Exercise prompt: Only those lines running from the line that contains "PIECE OF TRUTH』" through the end of the material are to be written out, each exactly as shown.

Data shown:
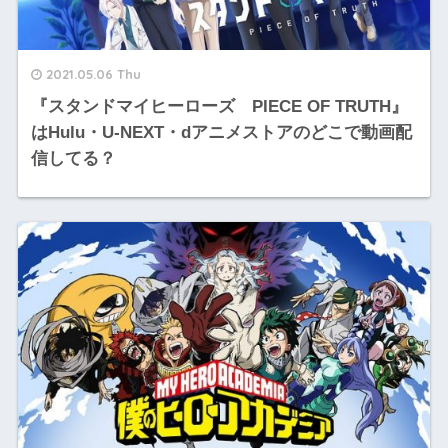
2021.05.06 Thu
『スタンドマイヒーローズ PIECE OF TRUTH』
はHulu・U-NEXT・dアニメストアのどこで動画配
信してる？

Solution for this task:
『スタンドマイヒーローズ PIECE OF TRUTH』
はHulu・U-NEXT・dアニメストアのどこで動画配
信してる？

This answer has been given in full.